Gap's partnership with West for the Yeezy Gap line was announced last week, revealing Nigerian-British designer Mowalola Ogunlesi as design director. At the time of the announcement, neither Gap Inc. nor the Gap brand had given any significant updates regarding the Telfar collaboration, leading to confusion among consumers. In addition, reports began to allege that Telfar had not received any compensation from Gap.
This week, Gap officially confirmed that the Telfar collaboration has been canceled.
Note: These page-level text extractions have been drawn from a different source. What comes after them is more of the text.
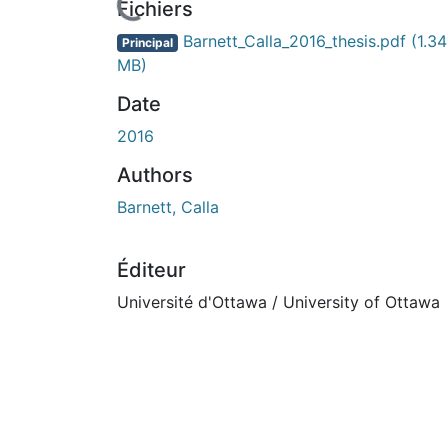
En cours de chargement...
Fichiers
Barnett_Calla_2016_thesis.pdf
(1.34
Principal
MB)
Date
2016
Authors
Barnett, Calla
Éditeur
Université d'Ottawa / University of Ottawa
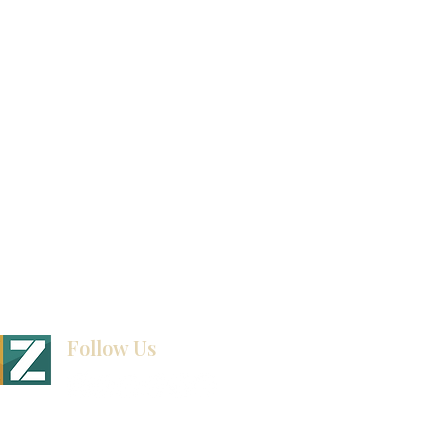
Video Gallery
How To Measure Your Kitchen
Blogs
Follow Us
BINET & STONE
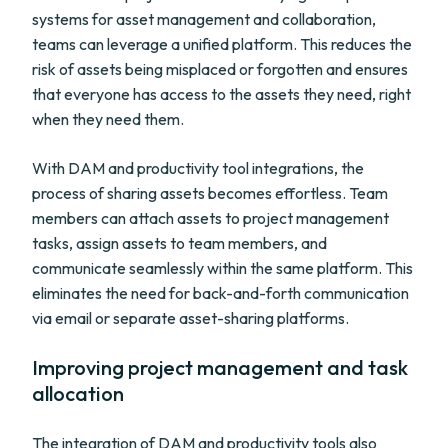
systems for asset management and collaboration,
teams can leverage a unified platform. This reduces the
risk of assets being misplaced or forgotten and ensures
that everyone has access to the assets they need, right
when they need them.
With DAM and productivity tool integrations, the
process of sharing assets becomes effortless. Team
members can attach assets to project management
tasks, assign assets to team members, and
communicate seamlessly within the same platform. This
eliminates the need for back-and-forth communication
via email or separate asset-sharing platforms.
Improving project management and task
allocation
The integration of DAM and productivity tools also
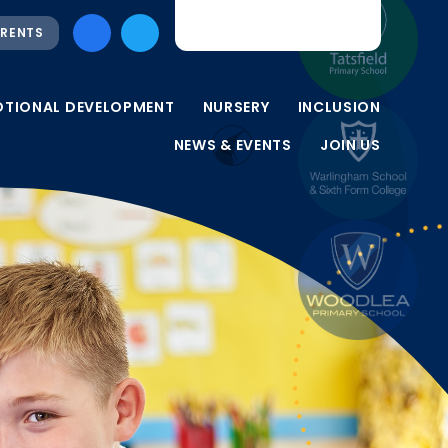
RENTS
OTIONAL DEVELOPMENT
NURSERY
INCLUSION
NEWS & EVENTS
JOIN US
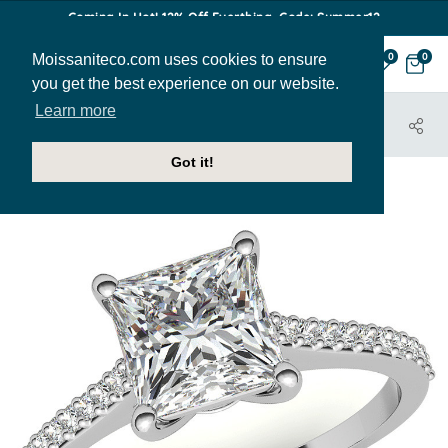
Coming In Hot! 12% Off Everthing. Code: Summer12
Moissaniteco.com uses cookies to ensure
0
0
you get the best experience on our website.
Learn more
HOME
JEWELRY
ENGAGEMENT RINGS
ENR067-PR
Got it!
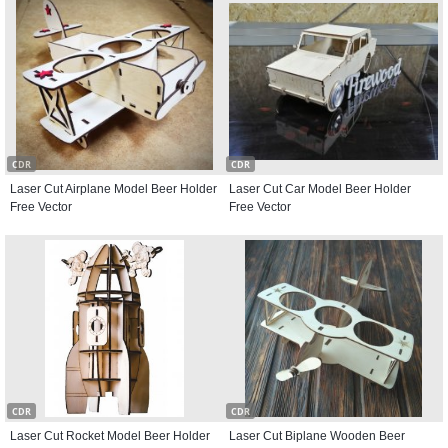
CDR
CDR
Laser Cut Airplane Model Beer Holder
Laser Cut Car Model Beer Holder
Free Vector
Free Vector
CDR
CDR
Laser Cut Rocket Model Beer Holder
Laser Cut Biplane Wooden Beer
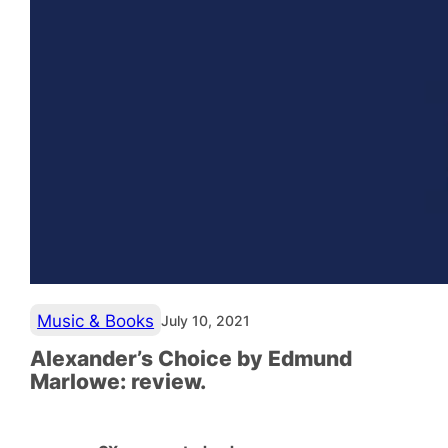
Music & Books
July 10, 2021
Alexander’s Choice by Edmund
Marlowe: review.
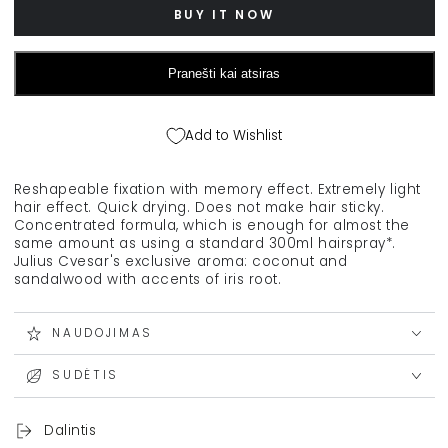
STMNT
STMNT
BUY IT NOW
hairspray,
hairspray,
200
200
ml
ml
Pranešti kai atsiras
Add to Wishlist
Reshapeable fixation with memory effect. Extremely light
hair effect. Quick drying. Does not make hair sticky.
Concentrated formula, which is enough for almost the
same amount as using a standard 300ml hairspray*.
Julius Cvesar's exclusive aroma: coconut and
sandalwood with accents of iris root.
NAUDOJIMAS
SUDĖTIS
Dalintis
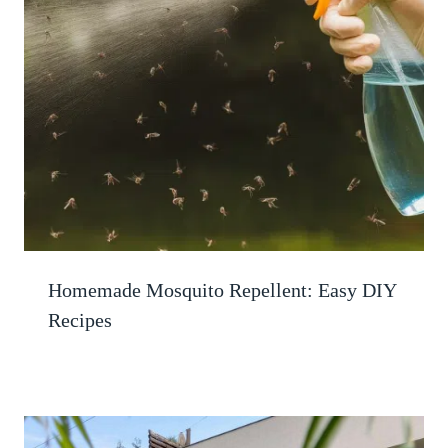
Homemade Mosquito Repellent: Easy DIY
Recipes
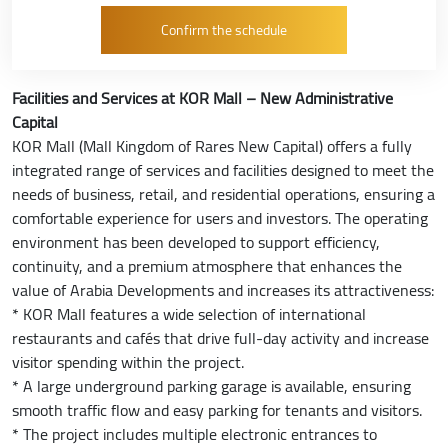
Facilities and Services at KOR Mall – New Administrative
Capital
KOR Mall (Mall Kingdom of Rares New Capital) offers a fully
integrated range of services and facilities designed to meet the
needs of business, retail, and residential operations, ensuring a
comfortable experience for users and investors. The operating
environment has been developed to support efficiency,
continuity, and a premium atmosphere that enhances the
value of Arabia Developments and increases its attractiveness:
* KOR Mall features a wide selection of international
restaurants and cafés that drive full-day activity and increase
visitor spending within the project.
* A large underground parking garage is available, ensuring
smooth traffic flow and easy parking for tenants and visitors.
* The project includes multiple electronic entrances to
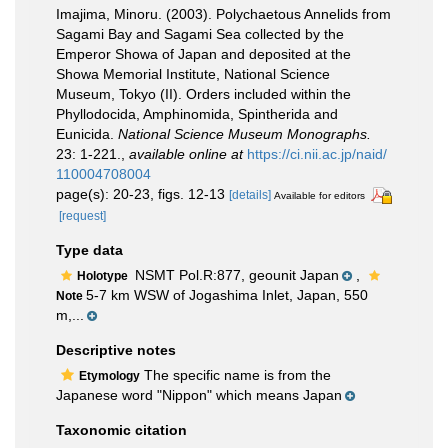
Imajima, Minoru. (2003). Polychaetous Annelids from
Sagami Bay and Sagami Sea collected by the
Emperor Showa of Japan and deposited at the
Showa Memorial Institute, National Science
Museum, Tokyo (II). Orders included within the
Phyllodocida, Amphinomida, Spintherida and
Eunicida.
National Science Museum Monographs.
23: 1-221.
,
available online at
https://ci.nii.ac.jp/naid/
110004708004
page(s): 20-23, figs. 12-13
[details]
Available for editors
[request]
Type data
NSMT Pol.R:877, geounit Japan
,
Holotype
5-7 km WSW of Jogashima Inlet, Japan, 550
Note
m,...
Descriptive notes
The specific name is from the
Etymology
Japanese word "Nippon" which means Japan
Taxonomic citation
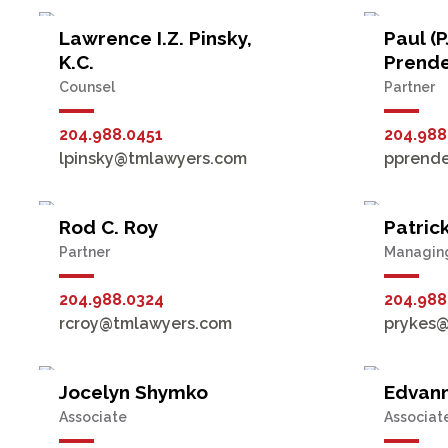
Lawrence I.Z. Pinsky,
Paul (P
K.C.
Prend
Counsel
Partner
204.988.0451
204.988
lpinsky@tmlawyers.com
pprend
Rod C. Roy
Patrick
Partner
Managing
204.988.0324
204.988
rcroy@tmlawyers.com
prykes
Jocelyn Shymko
Edvann
Associate
Associat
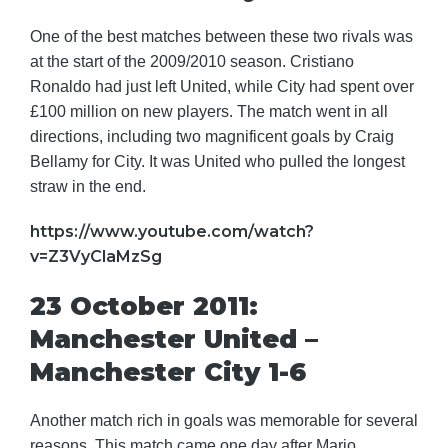
One of the best matches between these two rivals was
at the start of the 2009/2010 season. Cristiano
Ronaldo had just left United, while City had spent over
£100 million on new players. The match went in all
directions, including two magnificent goals by Craig
Bellamy for City. It was United who pulled the longest
straw in the end.
https://www.youtube.com/watch?
v=Z3VyClaMzSg
23 October 2011:
Manchester United –
Manchester City 1-6
Another match rich in goals was memorable for several
reasons. This match came one day after Mario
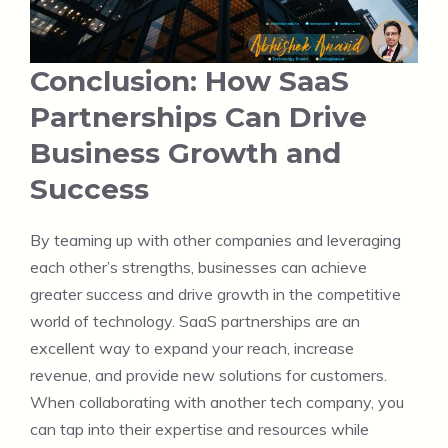
Conclusion: How SaaS
Partnerships Can Drive
Business Growth and
Success
By teaming up with other companies and leveraging
each other’s strengths, businesses can achieve
greater success and drive growth in the competitive
world of technology. SaaS partnerships are an
excellent way to expand your reach, increase
revenue, and provide new solutions for customers.
When collaborating with another tech company, you
can tap into their expertise and resources while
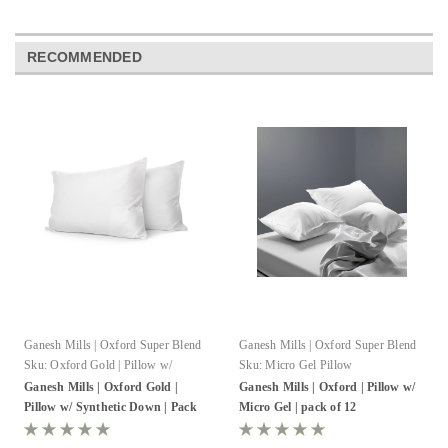
RECOMMENDED
Ganesh Mills | Oxford Super Blend
Ganesh Mills | Oxford Super Blend
Sku:
Oxford Gold | Pillow w/
Sku:
Micro Gel Pillow
Synthetic Down
Ganesh Mills | Oxford Gold |
Ganesh Mills | Oxford | Pillow w/
Pillow w/ Synthetic Down | Pack
Micro Gel | pack of 12
of 8-12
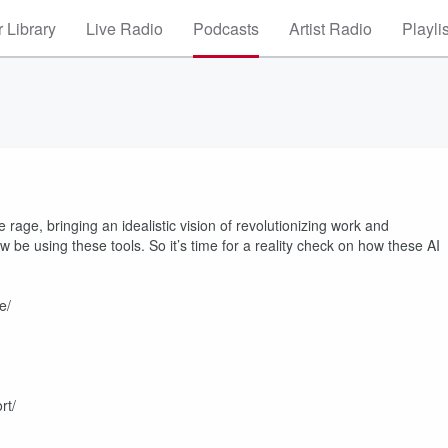
 Library
Live Radio
Podcasts
Artist Radio
Playli
age, bringing an idealistic vision of revolutionizing work and
e using these tools. So it’s time for a reality check on how these AI
e/
rt/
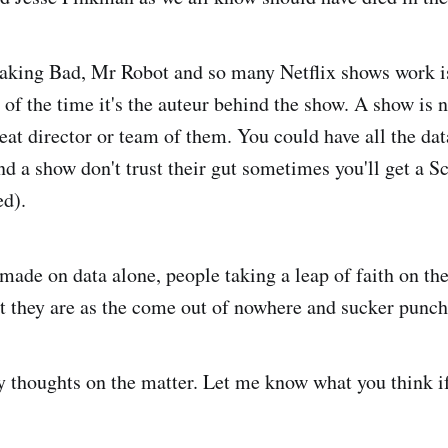
king Bad, Mr Robot and so many Netflix shows work 
t of the time it's the auteur behind the show. A show is 
reat director or team of them. You could have all the dat
ind a show don't trust their gut sometimes you'll get a 
ed).
 made on data alone, people taking a leap of faith on th
they are as the come out of nowhere and sucker punch
my thoughts on the matter. Let me know what you think i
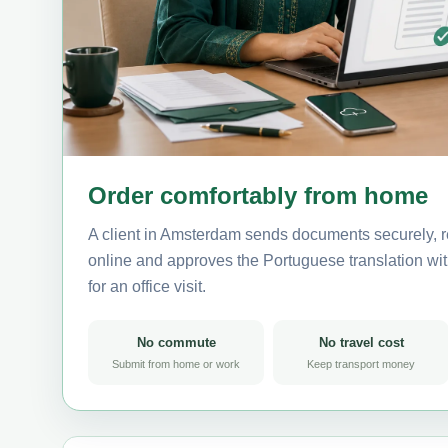
Order comfortably from home
A client in Amsterdam sends documents securely, r
online and approves the Portuguese translation wit
for an office visit.
No commute
No travel cost
Submit from home or work
Keep transport money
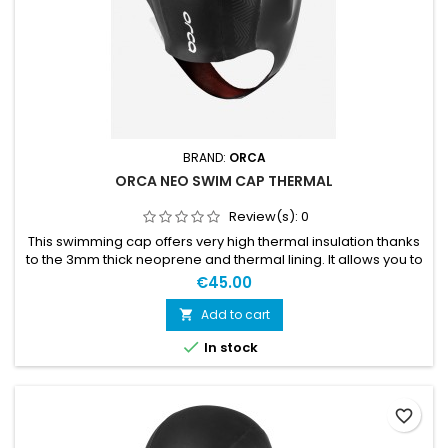
BRAND:
ORCA
ORCA NEO SWIM CAP THERMAL
Review(s):
0
This swimming cap offers very high thermal insulation thanks
to the 3mm thick neoprene and thermal lining. It allows you to
enjoy swimming in the coldest waters. S / M: 53-58cmL / XL:
€45.00
55-60cm
Add to cart


In stock
favorite_border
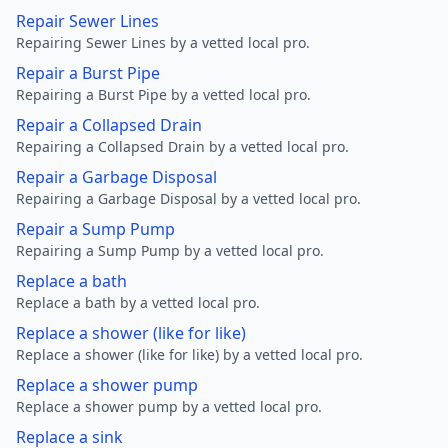
Repair Sewer Lines
Repairing Sewer Lines by a vetted local pro.
Repair a Burst Pipe
Repairing a Burst Pipe by a vetted local pro.
Repair a Collapsed Drain
Repairing a Collapsed Drain by a vetted local pro.
Repair a Garbage Disposal
Repairing a Garbage Disposal by a vetted local pro.
Repair a Sump Pump
Repairing a Sump Pump by a vetted local pro.
Replace a bath
Replace a bath by a vetted local pro.
Replace a shower (like for like)
Replace a shower (like for like) by a vetted local pro.
Replace a shower pump
Replace a shower pump by a vetted local pro.
Replace a sink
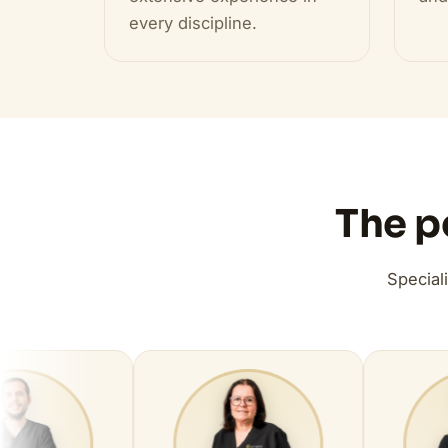
every discipline.
The p
Special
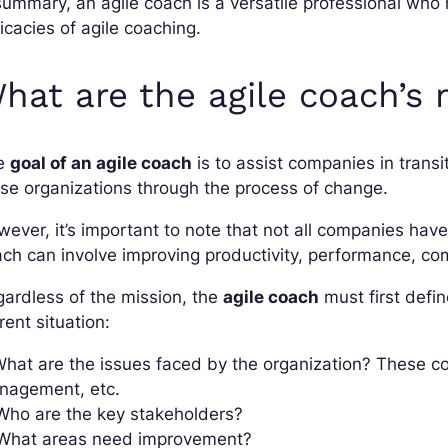
summary, an agile coach is a versatile professional who
ricacies of agile coaching.
hat are the agile coach’s 
e
goal of an agile coach
is to assist companies in transi
se organizations through the process of change.
ever, it’s important to note that not all companies hav
ch can involve improving productivity, performance, c
ardless of the mission, the
agile coach
must first defin
rent situation:
What are the issues faced by the organization? These co
nagement, etc.
Who are the key stakeholders?
 What areas need improvement?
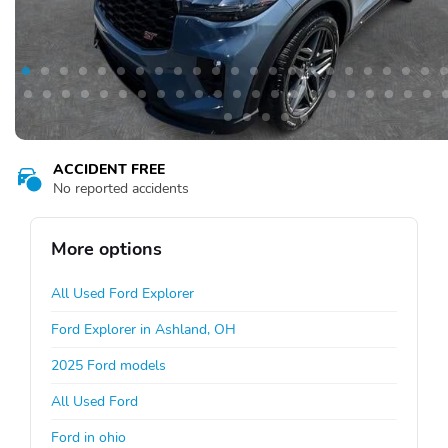
ACCIDENT FREE
No reported accidents
More options
All Used Ford Explorer
Ford Explorer in Ashland, OH
2025 Ford models
All Used Ford
Ford in ohio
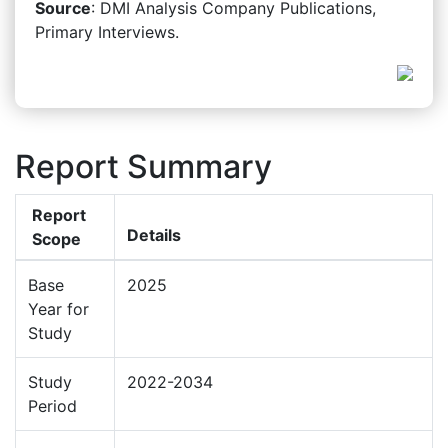
Source
: DMI Analysis Company Publications,
Primary Interviews.
Report Summary
Report
Details
Scope
Base
2025
Year for
Study
Study
2022-2034
Period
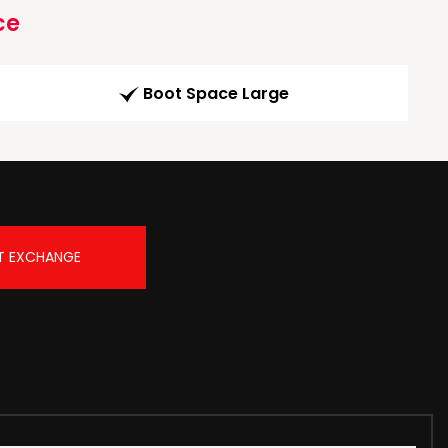
ce
Boot Space Large
T EXCHANGE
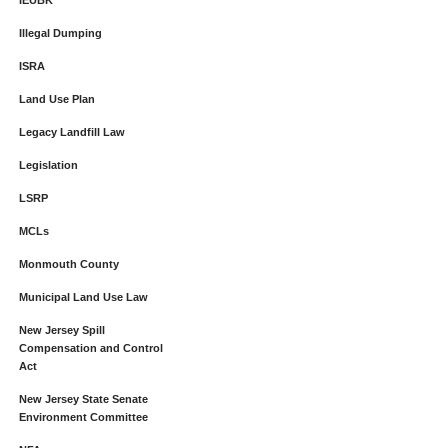
IEUBK
Illegal Dumping
ISRA
Land Use Plan
Legacy Landfill Law
Legislation
LSRP
MCLs
Monmouth County
Municipal Land Use Law
New Jersey Spill
Compensation and Control
Act
New Jersey State Senate
Environment Committee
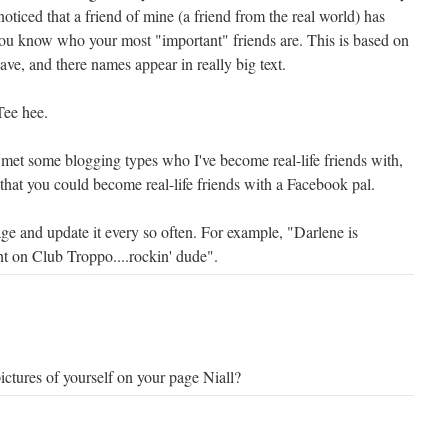
noticed that a friend of mine (a friend from the real world) has
you know who your most "important" friends are. This is based on
ve, and there names appear in really big text.
Tee hee.
ve met some blogging types who I've become real-life friends with,
 that you could become real-life friends with a Facebook pal.
ge and update it every so often. For example, "Darlene is
t on Club Troppo....rockin' dude".
ctures of yourself on your page Niall?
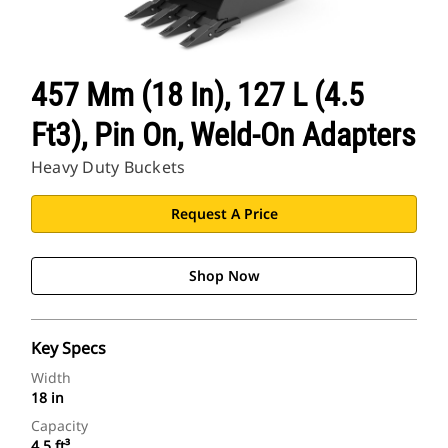
457 Mm (18 In), 127 L (4.5
Ft3), Pin On, Weld-On Adapters
Heavy Duty Buckets
Request A Price
Shop Now
Key Specs
Width
18 in
Capacity
4.5 ft³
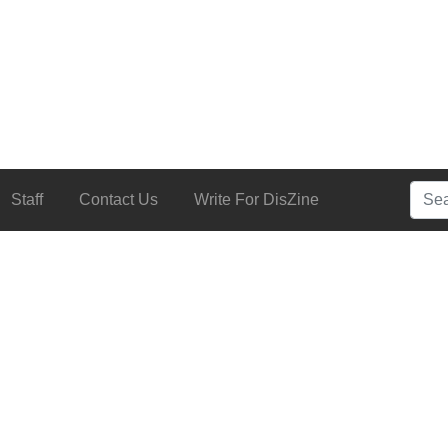
Searc
Staff
Contact Us
Write For DisZine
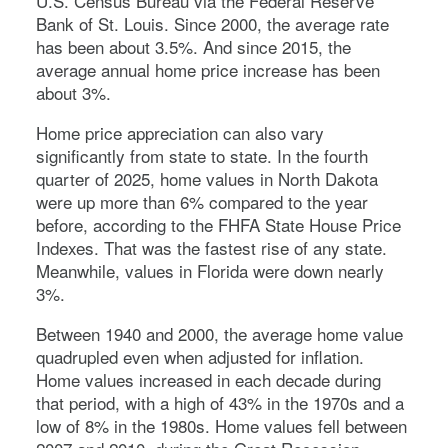
U.S. Census Bureau via the Federal Reserve
Bank of St. Louis. Since 2000, the average rate
has been about 3.5%. And since 2015, the
average annual home price increase has been
about 3%.
Home price appreciation can also vary
significantly from state to state. In the fourth
quarter of 2025, home values in North Dakota
were up more than 6% compared to the year
before, according to the FHFA State House Price
Indexes. That was the fastest rise of any state.
Meanwhile, values in Florida were down nearly
3%.
Between 1940 and 2000, the average home value
quadrupled even when adjusted for inflation.
Home values increased in each decade during
that period, with a high of 43% in the 1970s and a
low of 8% in the 1980s. Home values fell between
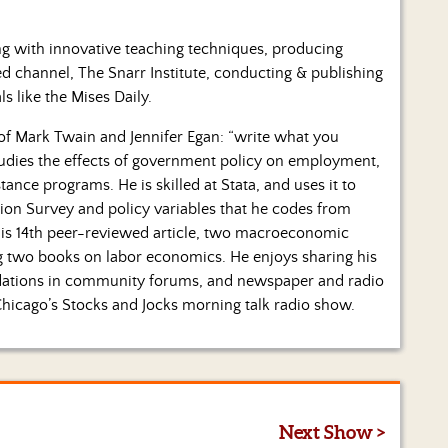
ng with innovative teaching techniques, producing
ed channel, The Snarr Institute, conducting & publishing
ls like the Mises Daily.
 of Mark Twain and Jennifer Egan: “write what you
tudies the effects of government policy on employment,
stance programs. He is skilled at Stata, and uses it to
ion Survey and policy variables that he codes from
 his 14th peer-reviewed article, two macroeconomic
hing two books on labor economics. He enjoys sharing his
ndations in community forums, and newspaper and radio
Chicago’s Stocks and Jocks morning talk radio show.
Next Show >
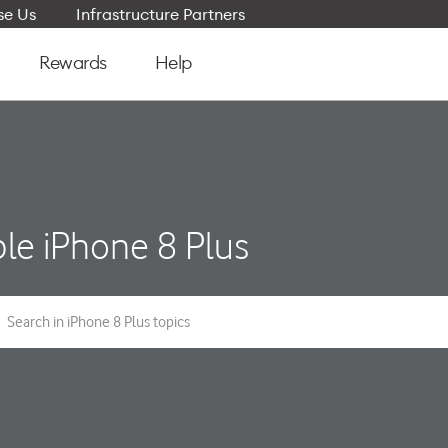
e Us
Infrastructure Partners
Rewards
Help
le iPhone 8 Plus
According to fashion watchdog Diet Prada, Gap sent an email to Telfar in March disclosing "that the collaboration was being pushed to 2021," and two days later Gap reportedly offered Telfar 25% of the design fee "as an advance for work completed prior to the postponement."
“While we’ve chosen not to move forward with the Gap x Telfar partnership at this time, we’re making whole on our payment regardless and have only respect and appreciation for Telfar’s time and vision," a Gap spokesperson said in a statement given to FashionNetwork.com.
As multiple brands and organizations in both the fashion and beauty industries announce their intentions to uplift Black creatives amid nationwide Black Lives Matter protests for racial justice, some industry personnel were disappointed to see what they interpreted as Gap prioritizing a bigger name.
"We were suppose to get telfar x gap," tweeted Nandi Howard, assistant fashion features editor at Essence. "And this makes it all a little bitter sweet. I feel like the fashion industry sort of makes it to where one black designer or creative can be at the top. When we all should win. And have multiple collections - like they do for others."